Children are buffeted in overwhelming directions during their formative years. There are so many options and expectations from society that many children founder in trying to discern how grow up to be the best they can be.
Coming-of-age books address emotional and social challenges that all children face, often beginning at the so-called “middle-grade” years (8-14). Despite supportive adults, most children learn to bury their insecurities under the inability to articulate discomfort. Children with unsupportive or absent adult leadership are even more hindered.
My goal with all my books’ characters is to provide fictional animal friends who experience what children do, such as bullying, ridicule, rejection, insecurity, and the universal seeking of where to belong. Finding your true self is difficult work, even as an adult. Beginning on the journey of self-discovery as an emotionally developing young person can be daunting and confusing.

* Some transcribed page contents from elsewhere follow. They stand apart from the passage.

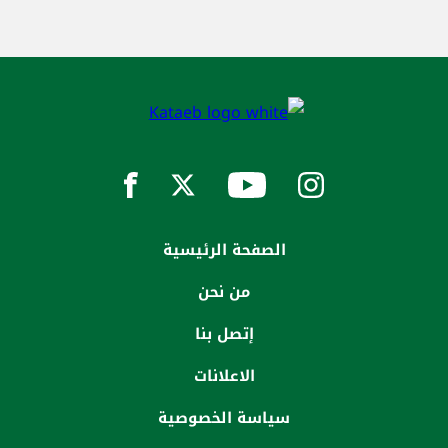
الصفحة الرئيسية
من نحن
إتصل بنا
الاعلانات
سياسة الخصوصية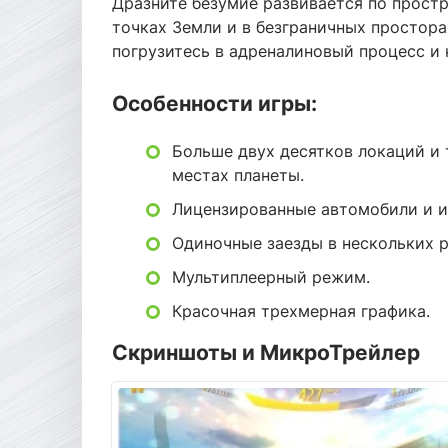
Дразните безумие развивается по простр
точках Земли и в безграничных просторах
погрузитесь в адреналиновый процесс и
Особенности игры:
Больше двух десятков локаций и
местах планеты.
Лицензированные автомобили и и
Одиночные заезды в нескольких 
Мультиплеерный режим.
Красочная трехмерная графика.
Скриншоты и МикроТрейлер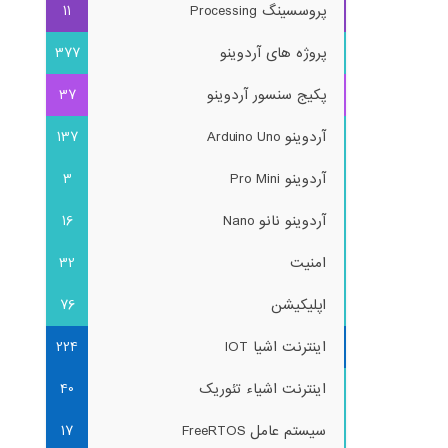
پروسسینگ Processing
11
پروژه های آردوینو
377
پکیج سنسور آردوینو
37
آردوینو Arduino Uno
137
آردوینو Pro Mini
3
آردوینو نانو Nano
16
امنیت
32
اپلیکیشن
76
اینترنت اشیا IOT
224
اینترنت اشیاء تئوریک
40
سیستم عامل FreeRTOS
17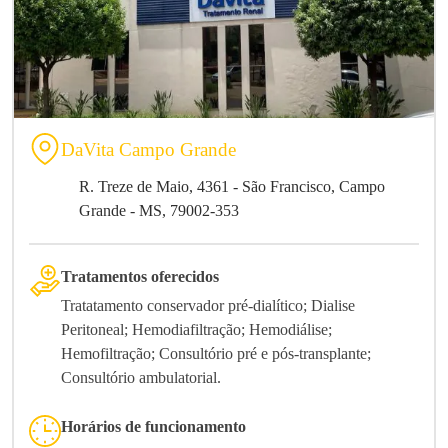
DaVita Campo Grande
R. Treze de Maio, 4361 - São Francisco, Campo
Grande - MS, 79002-353
Tratamentos oferecidos
Tratatamento conservador pré-dialítico; Dialise
Peritoneal; Hemodiafiltração; Hemodiálise;
Hemofiltração; Consultório pré e pós-transplante;
Consultório ambulatorial.
Horários de funcionamento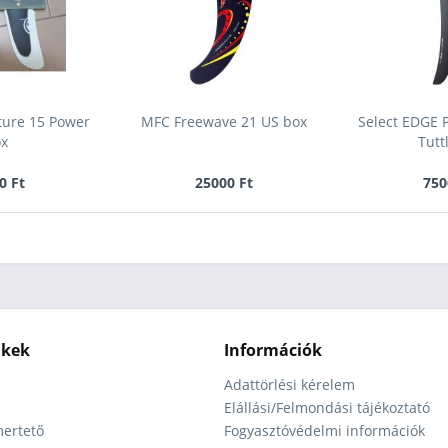
ture 15 Power
MFC Freewave 21 US box
Select EDGE 
ox
Tutt
0 Ft
25000 Ft
750
nkek
Információk
Adattörlési kérelem
Elállási/Felmondási tájékoztató
ertető
Fogyasztóvédelmi információk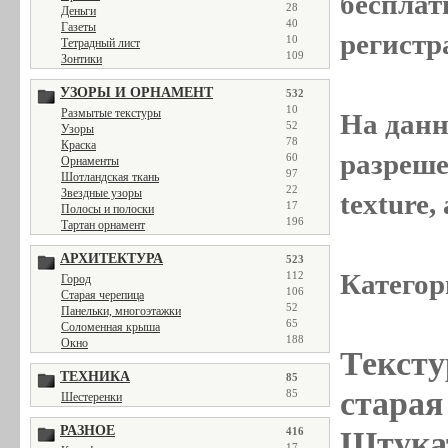
бесплат
28
Деньги
40
Газеты
регистр
10
Тетрадный лист
109
Зонтики
УЗОРЫ И ОРНАМЕНТ
532
10
Размытые текстуры
На данн
52
Узоры
78
Краска
разреше
60
Орнаменты
97
Шотландская ткань
22
Звездные узоры
texture
17
Полосы и полоски
196
Тартан орнамент
АРХИТЕКТУРА
523
Категор
112
Город
106
Старая черепица
52
Панельки, многоэтажки
65
Соломенная крыша
188
Окно
Тексту
ТЕХНИКА
85
старая 
85
Шестеренки
РАЗНОЕ
Штукат
416
17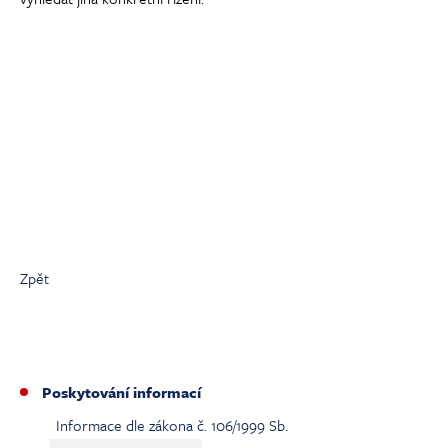
Zpět
Poskytování informací
Informace dle zákona č. 106/1999 Sb.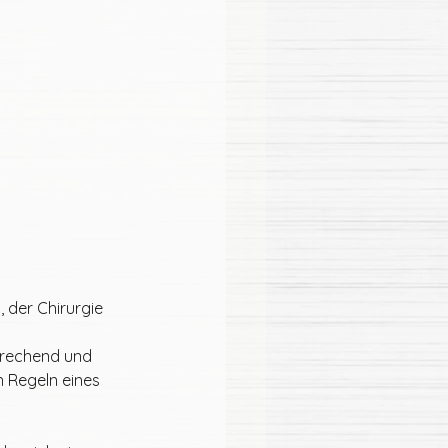
 der Chirurgie 
prechend und 
 Regeln eines 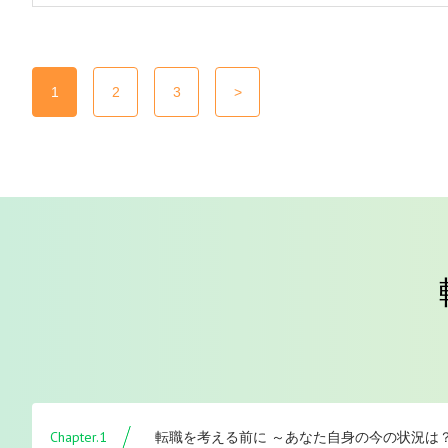
1
2
3
>
Chapter.1
転職を考える前に ～あなた自身の今の状況は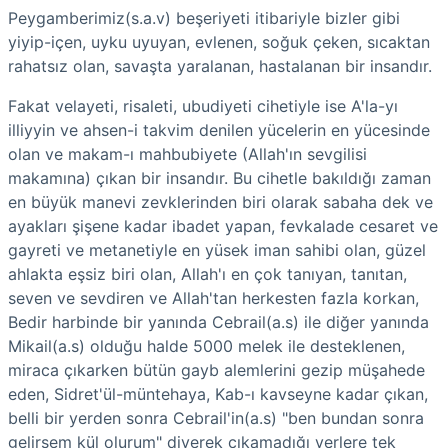
Peygamberimiz(s.a.v) beşeriyeti itibariyle bizler gibi
yiyip-içen, uyku uyuyan, evlenen, soğuk çeken, sıcaktan
rahatsız olan, savaşta yaralanan, hastalanan bir insandır.
Fakat velayeti, risaleti, ubudiyeti cihetiyle ise A'la-yı
illiyyin ve ahsen-i takvim denilen yücelerin en yücesinde
olan ve makam-ı mahbubiyete (Allah'ın sevgilisi
makamına) çıkan bir insandır. Bu cihetle bakıldığı zaman
en büyük manevi zevklerinden biri olarak sabaha dek ve
ayakları şişene kadar ibadet yapan, fevkalade cesaret ve
gayreti ve metanetiyle en yüsek iman sahibi olan, güzel
ahlakta eşsiz biri olan, Allah'ı en çok tanıyan, tanıtan,
seven ve sevdiren ve Allah'tan herkesten fazla korkan,
Bedir harbinde bir yanında Cebrail(a.s) ile diğer yanında
Mikail(a.s) olduğu halde 5000 melek ile desteklenen,
miraca çıkarken bütün gayb alemlerini gezip müşahede
eden, Sidret'ül-müntehaya, Kab-ı kavseyne kadar çıkan,
belli bir yerden sonra Cebrail'in(a.s) "ben bundan sonra
gelirsem kül olurum" diyerek çıkamadığı yerlere tek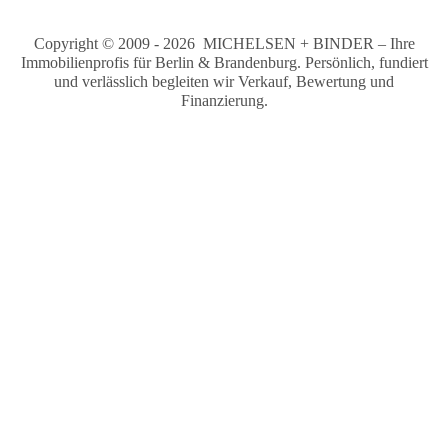
Copyright © 2009 - 2026 MICHELSEN + BINDER – Ihre
Immobilienprofis für Berlin & Brandenburg. Persönlich, fundiert
und verlässlich begleiten wir Verkauf, Bewertung und
Finanzierung.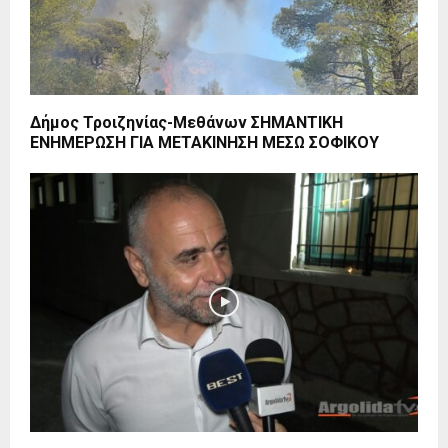
Δήμος Τροιζηνίας-Μεθάνων ΣΗΜΑΝΤΙΚΗ
ΕΝΗΜΕΡΩΣΗ ΓΙΑ ΜΕΤΑΚΙΝΗΣΗ ΜΕΣΩ ΣΟΦΙΚΟΥ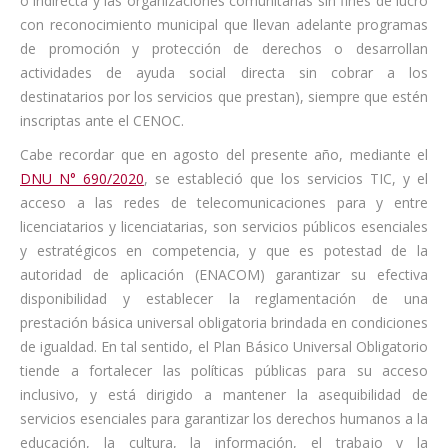
o indirecta y las organizaciones comunitarias sin fines de lucro
con reconocimiento municipal que llevan adelante programas
de promoción y protección de derechos o desarrollan
actividades de ayuda social directa sin cobrar a los
destinatarios por los servicios que prestan), siempre que estén
inscriptas ante el CENOC.
Cabe recordar que en agosto del presente año, mediante el
DNU N° 690/2020
, se estableció que los servicios TIC, y el
acceso a las redes de telecomunicaciones para y entre
licenciatarios y licenciatarias, son servicios públicos esenciales
y estratégicos en competencia, y que es potestad de la
autoridad de aplicación (ENACOM) garantizar su efectiva
disponibilidad y establecer la reglamentación de una
prestación básica universal obligatoria brindada en condiciones
de igualdad. En tal sentido, el Plan Básico Universal Obligatorio
tiende a fortalecer las políticas públicas para su acceso
inclusivo, y está dirigido a mantener la asequibilidad de
servicios esenciales para garantizar los derechos humanos a la
educación, la cultura, la información, el trabajo y la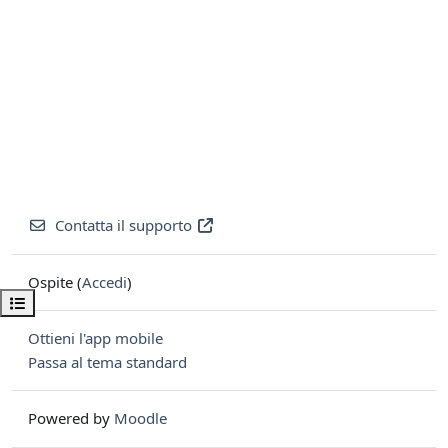
Contatta il supporto
Ospite (
Accedi
)
Apri indice del corso
Ottieni l'app mobile
Passa al tema standard
Powered by
Moodle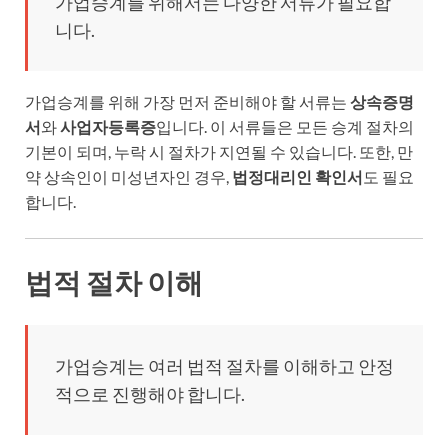
가업승계를 위해서는 다양한 서류가 필요합
니다.
가업승계를 위해 가장 먼저 준비해야 할 서류는
상속증명
서
와
사업자등록증
입니다. 이 서류들은 모든 승계 절차의
기본이 되며, 누락 시 절차가 지연될 수 있습니다. 또한, 만
약 상속인이 미성년자인 경우,
법정대리인 확인서
도 필요
합니다.
법적 절차 이해
가업승계는 여러 법적 절차를 이해하고 안정
적으로 진행해야 합니다.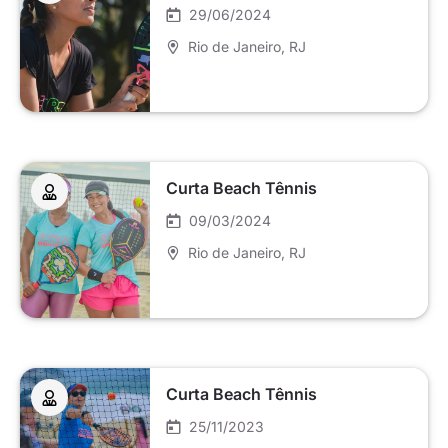
29/06/2024
Rio de Janeiro
, RJ
Curta Beach Tênnis
09/03/2024
Rio de Janeiro
, RJ
Curta Beach Tênnis
25/11/2023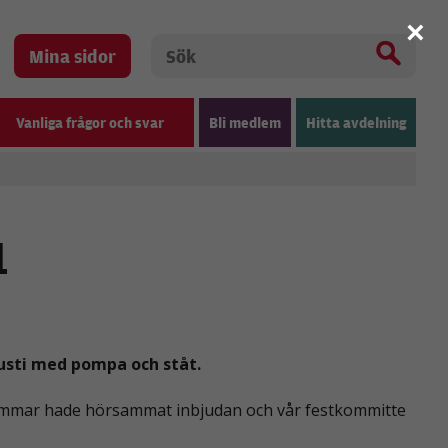
×
Mina sidor
Vanliga frågor och svar
Bli medlem
Hitta avdelning
1
sti med pompa och ståt.
dlemmar hade hörsammat inbjudan och vår festkommitte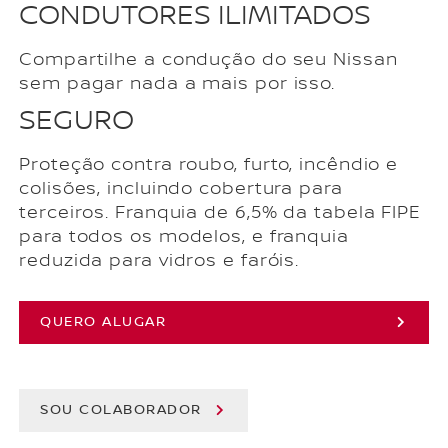
CONDUTORES ILIMITADOS
Compartilhe a condução do seu Nissan
sem pagar nada a mais por isso.
SEGURO
Proteção contra roubo, furto, incêndio e
colisões, incluindo cobertura para
terceiros. Franquia de 6,5% da tabela FIPE
para todos os modelos, e franquia
reduzida para vidros e faróis.
QUERO ALUGAR
SOU COLABORADOR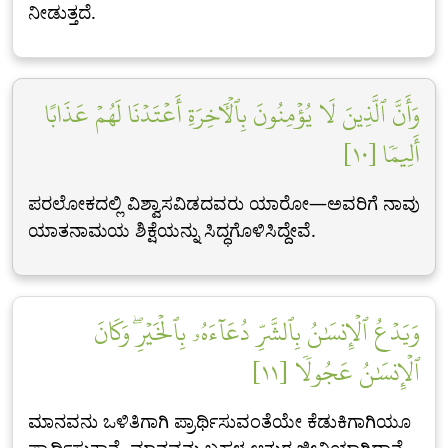
ನೀಡುತ್ತದೆ.
وَأَنَّ ٱلَّذِينَ لَا يُؤۡمِنُونَ بِٱلۡأٓخِرَةِ أَعۡتَدۡنَا لَهُمۡ عَذَابًا
أَلِيمٗا [١٠]
ಪರಲೋಕದಲ್ಲಿ ವಿಶ್ವಾಸವಿಡದವರು ಯಾರೋ—ಅವರಿಗೆ ನಾವು
ಯಾತನಾಮಯ ಶಿಕ್ಷೆಯನ್ನು ಸಿದ್ಧಗೊಳಿಸಿದ್ದೇವೆ.
وَيَدۡعُ ٱلۡإِنسَٰنُ بِٱلشَّرِّ دُعَآءَهُۥ بِٱلۡخَيۡرِۖ وَكَانَ
ٱلۡإِنسَٰنُ عَجُولٗا [١١]
ಮಾನವನು ಒಳಿತಿಗಾಗಿ ಪ್ರಾರ್ಥಿಸುವಂತೆಯೇ ಕೆಡುಕಿಗಾಗಿಯೂ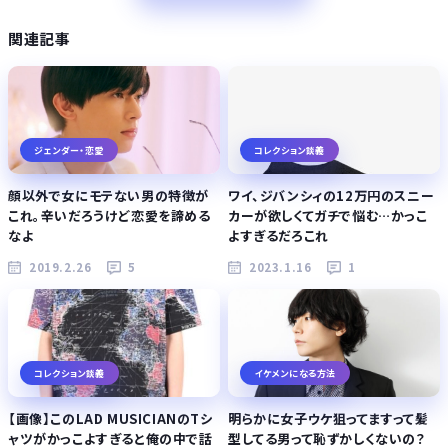
関連記事
ジェンダー・恋愛
コレクション談義
顔以外で女にモテない男の特徴が
ワイ、ジバンシィの12万円のスニー
これ。辛いだろうけど恋愛を諦める
カーが欲しくてガチで悩む…かっこ
なよ
よすぎるだろこれ
2019.2.26
5
2023.1.16
1
コレクション談義
イケメンになる方法
【画像】このLAD MUSICIANのTシ
明らかに女子ウケ狙ってますって髪
ャツがかっこよすぎると俺の中で話
型してる男って恥ずかしくないの？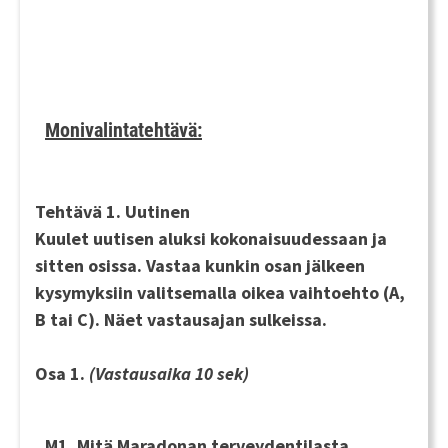
Monivalintatehtävä:
Tehtävä 1. Uutinen
Kuulet uutisen aluksi kokonaisuudessaan ja
sitten osissa. Vastaa kunkin osan jälkeen
kysymyksiin valitsemalla oikea vaihtoehto (A,
B tai C). Näet vastausajan sulkeissa.
Osa 1.
(Vastausaika 10 sek)
M1. Mitä Maradonan terveydentilasta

I wrote this book to address the main theme of the importance of searching for your true self, regardless of setbacks and roadblocks from situations and other people. Everyone has inborn talents and interests and one will be happier if those traits are discovered and adhered to. Being true to yourself is crucial to the development of higher character attributes.
In DTW, protagonist Kaya, a dog who is raised by coyotes, struggles to figure out how to force herself to become a wild canid. But try as she might, she cannot take a life (she’s an Australian Shepherd—a herder whose instinct to kill has been bred out of her breed), and she can’t stay awake for night hunts (she’s a dog, after all). Kaya finds other ways to contribute and finds the value of mother love and sibling companionship.
Her father, however, is an unscrupulous, bullying, meanie who constantly berates her. He nicknames her, “Worthless,” and is incapable of seeing beyond what he sees as her failures. Early on, Kaya recognizes that her father has no morals or integrity. Even if she can’t identify his faults cognitively, she emotionally senses he is not worthy of respect. For a while, she is conflicted—she knows she should revere him as her father, but his lack of admirable characteristics negates any attachment to him or his ways.
Children who live with similar emotional and physical abuse by parents struggle as Kaya does to reconcile society’s push to honor thy father and mother, with the contradictory push to idolize positive role models in the adults around them.
Such children either mimic the cruelty they see and experience—often turning to violent “acting out,” such as animal abuse; or collapse into “learned helplessness” and timidly accept bad treatment; or purposefully seek out alternative guidance and lifestyles opposite of the ones they have been imprisoned in.
Animal abuse usually begins in frustrated, non-verbal, unsupported children in the middle-grade years, when children first discover their own power over those “below” them in the family food chain, which are often pets. Multiple studies have shown that without intervention, animal abuse always escalates into violence against people when these troubled children become adolescents and adults.
By utilizing “first paw” (person) telling, I strive to help young readers see the world through the protagonist dog’s eyes, mind, and heart—thereby tapping into inborn empathy, before the world teaches that child to bury his or her kindness. Having the dogs go through conflicts young human readers may experience first-hand, I hope that my audience can see there are other ways to deal with frustration, trauma, and betrayal.
Like Max and Gator, the stars of my other children’s books (see www.sunnyweber.com), Kaya battles her own innate demons. Yet she wants to emulate her courageous and kind coyote mother, and reject her cruel, closed-minded father. I wanted to show children that just because you are born into certain circumstances, you do have choices in whom and what you ultimately become.
Ultimately, Kaya must leave the family she can’t truly belong to and find her own way—utilizing her inborn talents and to learn skills that fit her nature. Just as children grow up and must leave home to strike out on their own, Kaya faces her future—sometimes with courage, sometimes with fear. But she knows there is no home to return to, until she finally finds she is at home within herself.